FEAT enable pandas output in `TableVectorizer` as a parameter
Vincent-Maladiere opened this issue · comments
Problem Description
Although TableVectorizer
was initially designed to ingest dataframes and output arrays, sometimes users may prefer to output dataframes directly —e.g., to perform downstream Joiner
/AggJoiner
operations or even for debugging purposes.
This option is currently available with set_output(transform="pandas")
via the SetOutputMixin
inherited from TransformerMixin
. However, most users won't know this option even exists.
Feature Description
Instead, I suggest adding a return_dataframe
parameter to TableVectorizer's __init__
method.
- It would be set to
False
by default - Setting it to
True
would run this snippet infit_transform
:
if self.return_dataframe:
self.set_output(transform="pandas")
Alternative Solutions
Document the set_output
method in skrub extensively. But having to use it is the kind of extra complexity people —above all beginners— complain about.
Additional Context
No response
Interesting idea!
I do see that there is an increasing dichotomy in skrub between relying on dataframes or arrays, so this is an important discussion.

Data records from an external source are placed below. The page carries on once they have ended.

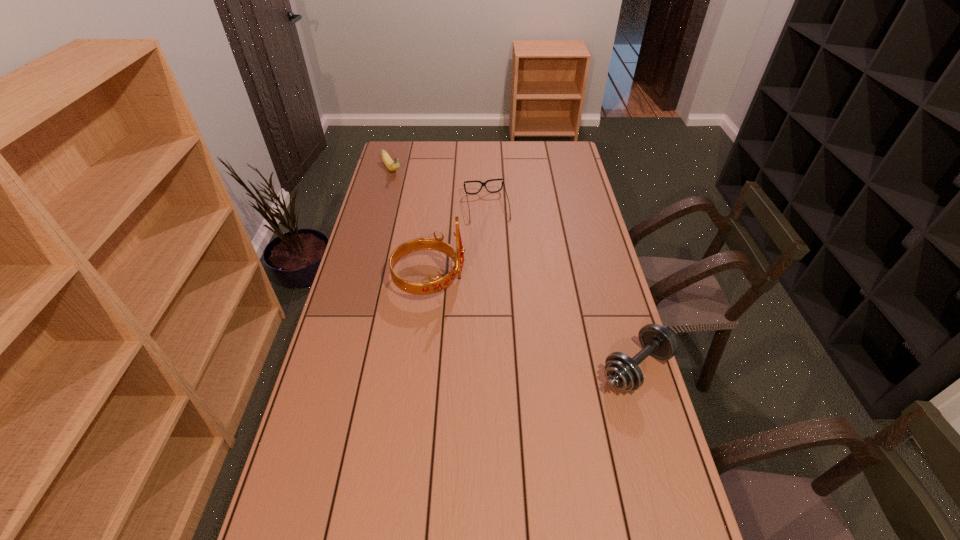 In order to click on object located at the far left corner in this screenshot , I will do `click(392, 165)`.

Where is `free spot at the far edge of the desktop`? This screenshot has height=540, width=960. free spot at the far edge of the desktop is located at coordinates (540, 150).

Locate an element on the screen. The height and width of the screenshot is (540, 960). vacant space at the left edge of the desktop is located at coordinates 382,192.

You are a GUI agent. You are given a task and a screenshot of the screen. Output one action in this format:
    pyautogui.click(x=<x>, y=<y>)
    Task: Click on the blank space at the right edge of the desktop
    This screenshot has width=960, height=540.
    Given the screenshot: What is the action you would take?
    pyautogui.click(x=566, y=258)

Identify the location of unoccupied position between the banana and the tiara. The image size is (960, 540). (411, 224).

Image resolution: width=960 pixels, height=540 pixels. I want to click on empty space between the tallest object and the dumbbell, so click(x=533, y=323).

Find the location of a particular element. vacant region between the second nearest object and the farthest object is located at coordinates (411, 224).

Image resolution: width=960 pixels, height=540 pixels. I want to click on free space between the rightmost object and the tallest object, so 533,323.

At what (x,y) coordinates should I click in order to perform the action: click on free point between the tallest object and the banana. Please return your answer as a coordinate pair (x, y). Image resolution: width=960 pixels, height=540 pixels. Looking at the image, I should click on (411, 224).

I want to click on free spot between the banana and the nearest object, so click(514, 269). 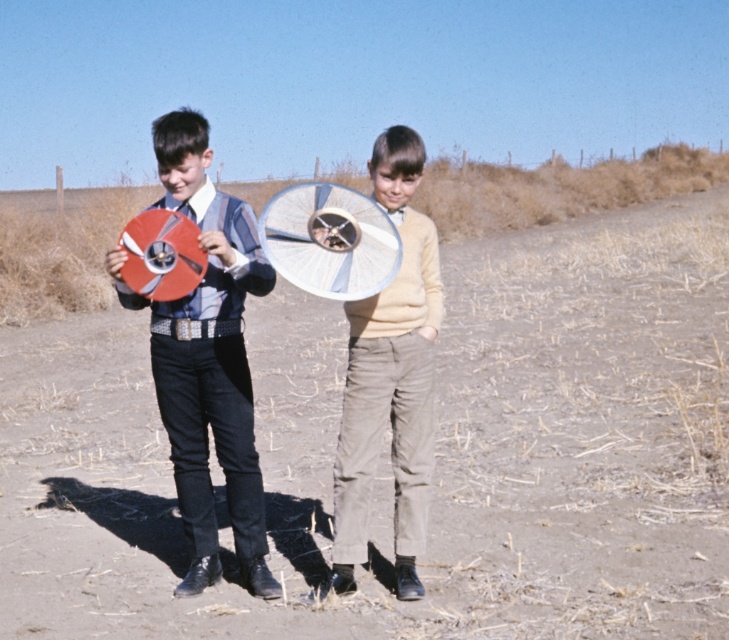 Does point (300, 364) come farther from viewer compared to point (157, 340)?

That is True.

Does dull brown dirt at center come behind matte plastic disc at left?

That is False.

Does point (50, 625) come in front of point (171, 144)?

No, (50, 625) is behind (171, 144).

Find the location of a particular element. dull brown dirt at center is located at coordinates (389, 452).

Which is behind, point (238, 429) or point (421, 544)?

The point (238, 429) is more distant.

Looking at this image, is matte plastic disc at left wider than light beige corduroy pants at center?

Yes.

Describe the element at coordinates (208, 362) in the screenshot. The image size is (729, 640). I see `matte plastic disc at left` at that location.

Find the location of a particular element. Image resolution: width=729 pixels, height=640 pixels. matte plastic disc at left is located at coordinates (208, 362).

The width and height of the screenshot is (729, 640). In order to click on dull brown dirt at center in this screenshot , I will do `click(389, 452)`.

Which is above, dull brown dirt at center or light beige corduroy pants at center?

dull brown dirt at center

Between point (440, 342) and point (408, 307), which one is positioned behind?

The point (440, 342) is behind.

This screenshot has width=729, height=640. I want to click on dull brown dirt at center, so click(389, 452). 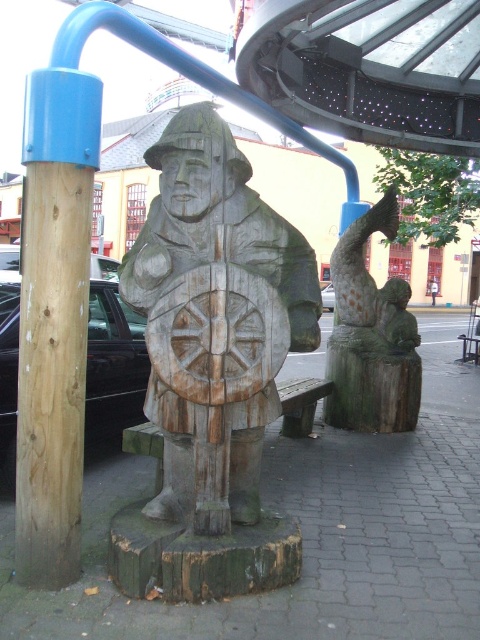 Question: Considering the relative positions of wooden shield at center and wooden statue at right in the image provided, where is wooden shield at center located with respect to wooden statue at right?

Choices:
 (A) right
 (B) left

Answer: (B)

Question: Which object is farther from the camera taking this photo?

Choices:
 (A) wooden statue at right
 (B) natural wood post at left
 (C) wooden shield at center

Answer: (A)

Question: Considering the relative positions of natural wood post at left and wooden statue at right in the image provided, where is natural wood post at left located with respect to wooden statue at right?

Choices:
 (A) right
 (B) left

Answer: (B)

Question: Which is farther from the wooden shield at center?

Choices:
 (A) wooden statue at right
 (B) natural wood post at left

Answer: (A)

Question: Can you confirm if natural wood post at left is smaller than wooden statue at right?

Choices:
 (A) no
 (B) yes

Answer: (B)

Question: Which object is the closest to the natural wood post at left?

Choices:
 (A) wooden statue at right
 (B) wooden shield at center

Answer: (B) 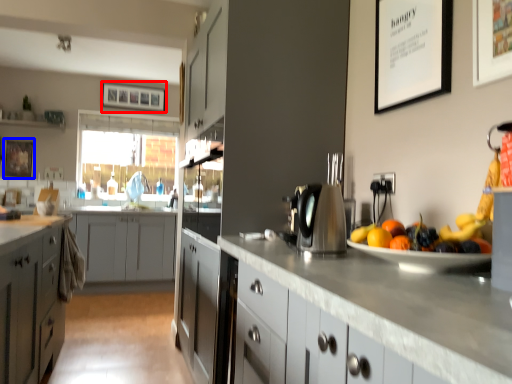 Question: Among these objects, which one is farthest to the camera, picture frame (highlighted by a red box) or picture frame (highlighted by a blue box)?

Choices:
 (A) picture frame
 (B) picture frame

Answer: (A) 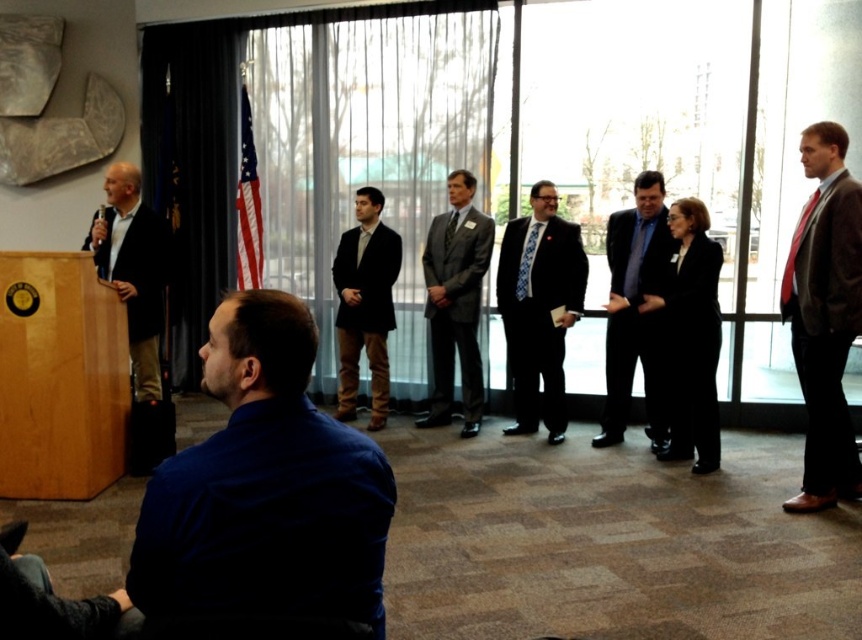 You are standing in the conference room and notice two points marked in the image. Which point, point 1 at coordinates [836,269] or point 2 at coordinates [128,280], is closer to you?

Point 1 at coordinates [836,269] is closer to the viewer than point 2 at coordinates [128,280].

You are a photographer positioned at the back of the room and want to capture a clear photo of the gray suit at center and the dark gray wool suit at left. Which suit will appear closer to the camera in the photo?

The gray suit at center will appear closer to the camera in the photo because it is positioned further to the viewer than the dark gray wool suit at left.

You are a photographer in the conference room and want to capture a photo of the gray suit at center and the dark gray wool suit at left. Based on their sizes, which one would appear larger in the photo?

The gray suit at center would appear larger in the photo because it is taller than the dark gray wool suit at left.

This is due to the fact that we are somewhere in between projects like pandas and scikit-learn. That is, pipeline-wise, I usually see skrub as having dataframes as input (e.g. from pandas) and returns arrays (for scikit-learn) for machine learning. This is what is done by the TableVectorizer
.
I would use then, and this is how it's currently done in the examples, Joiners as a step before TableVectorizer
, which returns numerical arrays for scikit-learn models. In this case, no need for dataframes as output.
@jovan-stojanovic I see many use cases (including examples in the AggJoiner
) where running TableVectorizer
first is a must.
@GaelVaroquaux, I agree with you on the consistency with scikit-learn. I still think set_output
is confusing for newcomers who won't catch it in the doc and an awful design pattern from user perspective, IMHO.
Let's close this issue, then.
Thanks for the precision. I hadn't all these elements in mind.
I have a huge bias toward the user side and will always promote stuff that eases the life of the regular data scientists. Ultimately, we do this for them. "User first and maintainers adapt" in some ways.